According to Sasang constitutional medicine, sleep deprivation is one of a list of symptoms [31] that are used to identify an individual’s constitution and a number of constitutional diseases [32]. In fact, a previous study of 1229 patients who attended department of Sasang constitutional medicine for their first medical examination showed that SY individuals typically experienced poor sleep quality and quantity [33].

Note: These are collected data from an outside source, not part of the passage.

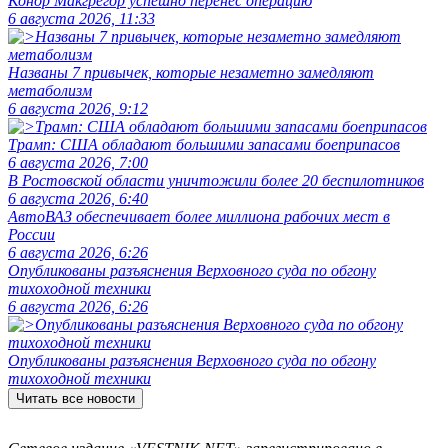
Конор Макгрегор успешно перенес операцию
6 августа 2026, 11:33
Названы 7 привычек, которые незаметно замедляют
метаболизм
6 августа 2026, 9:12
Трамп: США обладают большими запасами боеприпасов
6 августа 2026, 7:00
В Ростовской области уничтожили более 20 беспилотников
6 августа 2026, 6:40
АвтоВАЗ обеспечивает более миллиона рабочих мест в
России
6 августа 2026, 6:26
Опубликованы разъяснения Верховного суда по обгону
тихоходной техники
6 августа 2026, 6:26
Опубликованы разъяснения Верховного суда по обгону
тихоходной техники
Читать все новости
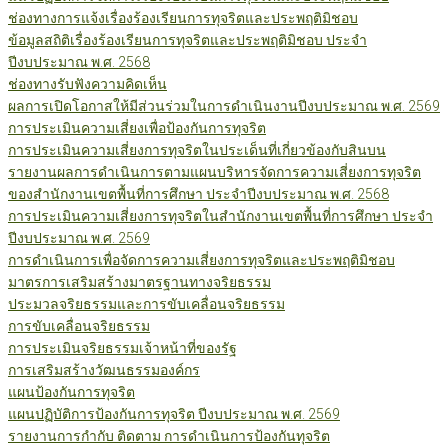
ช่องทางการแจ้งเรื่องร้องเรียนการทุจริตและประพฤติมิชอบ
ข้อมูลสถิติเรื่องร้องเรียนการทุจริตและประพฤติมิชอบ ประจำ
ปีงบประมาณ พ.ศ. 2568
ช่องทางรับฟังความคิดเห็น
ผลการเปิดโอกาสให้มีส่วนร่วมในการดำเนินงานปีงบประมาณ พ.ศ. 2569
การประเมินความเสี่ยงเพื่อป้องกันการทุจริต
การประเมินความเสี่ยงการทุจริตในประเด็นที่เกี่ยวข้องกับสินบน
รายงานผลการดำเนินการตามแผนบริหารจัดการความเสี่ยงการทุจริต
ของสำนักงานเขตพื้นที่การศึกษา ประจำปีงบประมาณ พ.ศ. 2568
การประเมินความเสี่ยงการทุจริตในสำนักงานเขตพื้นที่การศึกษา ประจำ
ปีงบประมาณ พ.ศ. 2569
การดำเนินการเพื่อจัดการความเสี่ยงการทุจริตและประพฤติมิชอบ
มาตรการเสริมสร้างมาตรฐานทางจริยธรรม
ประมวลจริยธรรมและการขับเคลื่อนจริยธรรม
การขับเคลื่อนจริยธรรม
การประเมินจริยธรรมเจ้าหน้าที่ของรัฐ
การเสริมสร้างวัฒนธรรมองค์กร
แผนป้องกันการทุจริต
แผนปฏิบัติการป้องกันการทุจริต ปีงบประมาณ พ.ศ. 2569
รายงานการกำกับ ติดตาม การดำเนินการป้องกันทุจริต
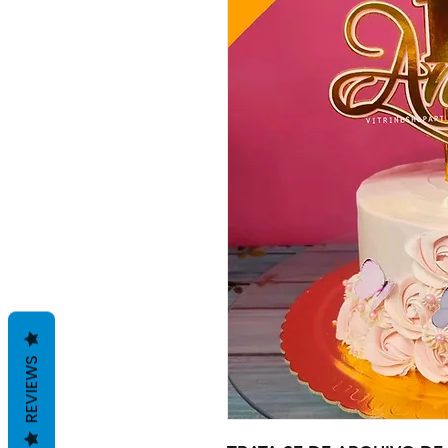
REVIEWS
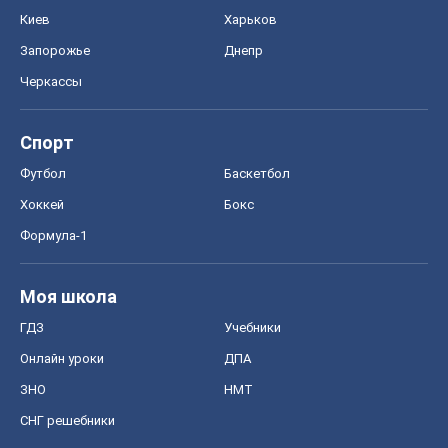
Киев
Харьков
Запорожье
Днепр
Черкассы
Спорт
Футбол
Баскетбол
Хоккей
Бокс
Формула-1
Моя школа
ГДЗ
Учебники
Онлайн уроки
ДПА
ЗНО
НМТ
СНГ решебники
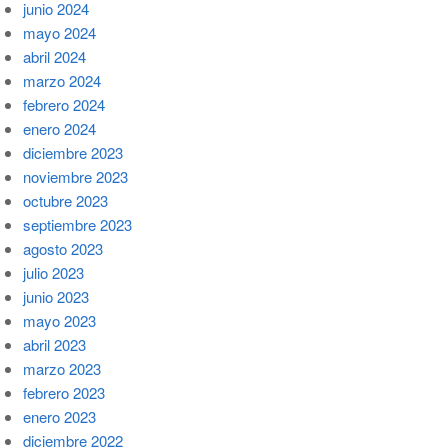
junio 2024
mayo 2024
abril 2024
marzo 2024
febrero 2024
enero 2024
diciembre 2023
noviembre 2023
octubre 2023
septiembre 2023
agosto 2023
julio 2023
junio 2023
mayo 2023
abril 2023
marzo 2023
febrero 2023
enero 2023
diciembre 2022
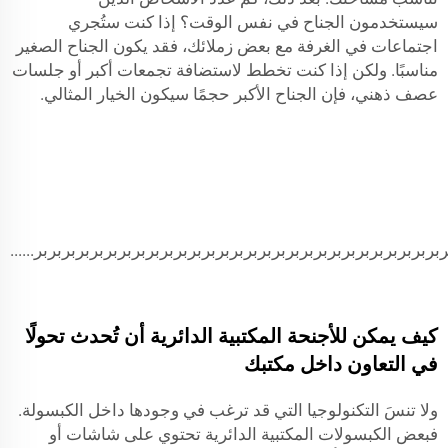
سيستخدمون الجناح في نفس الوقت؟ إذا كنت ستُجري
اجتماعات في الغرفة مع بعض زملائك، فقد يكون الجناح الصغير
مناسبًا. ولكن إذا كنت تخطط لاستضافة تجمعات أكبر أو جلسات
عصف ذهني، فإن الجناح الأكبر حجمًا سيكون الخيار المثالي.
كيف يمكن للأجنحة المكتبية الدائرية أن تُحدث تحولًا
في التعاون داخل مكتبك
ولا تنسَ التكنولوجيا التي قد ترغب في وجودها داخل الكبسولة.
فبعض الكبسولات المكتبية الدائرية تحتوي على شاشات أو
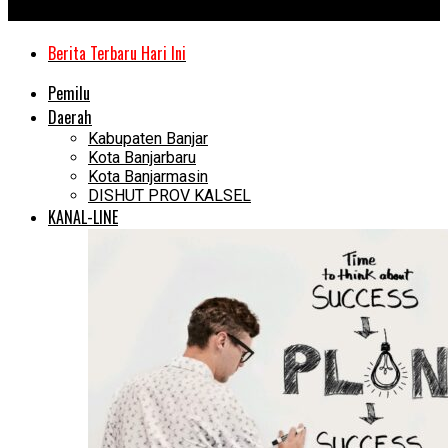
Kanal Kalimantan
Berita Terbaru Hari Ini
Pemilu
Daerah
Kabupaten Banjar
Kota Banjarbaru
Kota Banjarmasin
DISHUT PROV KALSEL
KANAL-LINE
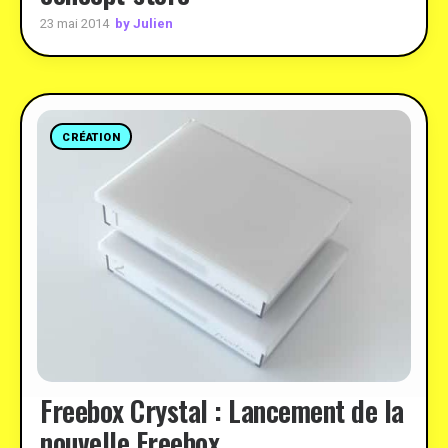
by Julien
23 mai 2014
CRÉATION
Freebox Crystal : Lancement de la
nouvelle Freebox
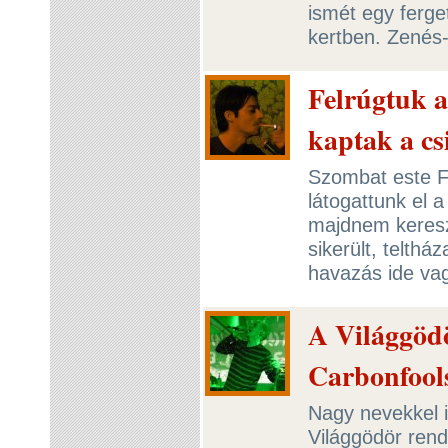
ismét egy ferge
kertben. Zenés
Felrúgtuk a
kaptak a cs
Szombat este Fr
látogattunk el 
majdnem kereszt
sikerült, telth
havazás ide va
A Világgöd
Carbonfool
Nagy nevekkel i
Világgödör ren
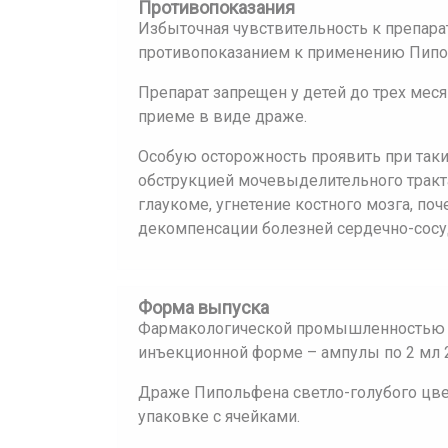
Противопоказания
Избыточная чувствительность к препар
противопоказанием к применению Пипо
Препарат запрещен у детей до трех мес
приеме в виде драже.
Особую осторожность проявить при таки
обструкцией мочевыделительного тракта
глаукоме, угнетение костного мозга, по
декомпенсации болезней сердечно-сосу
Форма выпуска
Фармакологической промышленностью в
инъекционной форме – ампулы по 2 мл 2
Драже Пипольфена светло-голубого цвет
упаковке с ячейками.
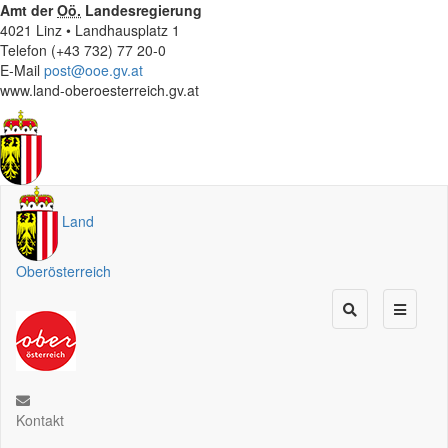
Amt der
Oö.
Landesregierung
4021 Linz • Landhausplatz 1
Telefon (+43 732) 77 20-0
E-Mail
post@ooe.gv.at
www.land-oberoesterreich.gv.at
Land
Oberösterreich
Kontakt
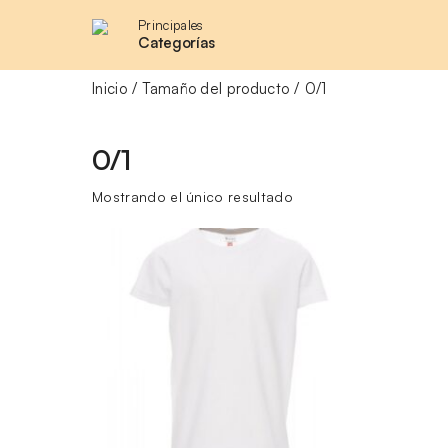
Principales
Categorías
Inicio
Tamaño del producto
0/1
0/1
Mostrando el único resultado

The main strength of this study is the restriction of sleep deprivation to clinical research conditions. However, there are some limitations to this study. First, the intervention phase was only 3 days, which is too short a period to elicit changes in the body. Second, constitution types were not evenly distributed across study participants but were biased toward the TE and SY. Therefore, the present findings can not be generalized to So Eum type (SE). Future studies should include a large number of participants and should be performed across institutes using a prospective clinical research design, in order to derive a plausible model for predicting disease caused by lack of sleep.

5. Conclusion

This study showed that TBW, ECW, and ICW are not significantly different between the SY and TE in a cross-sectional comparison. However, variations in TBW and ECW were greater in SY individuals and were higher than in TE-type individuals after 3 days of sleep deprivation, and SY-type individuals recovered more slowly than TE-type individuals did during the 4-day resting period after sleep deprivation. Liver and renal function parameters and blood sodium, potassium, and albumin concentrations were not significantly different between the two groups, although potassium levels were altered differentially across the two groups. Thus, individuals respond differently to the same amount of sleep deprivation according to SC types.

Conflicts of Interest

The authors declare that they have no conflicts of interest.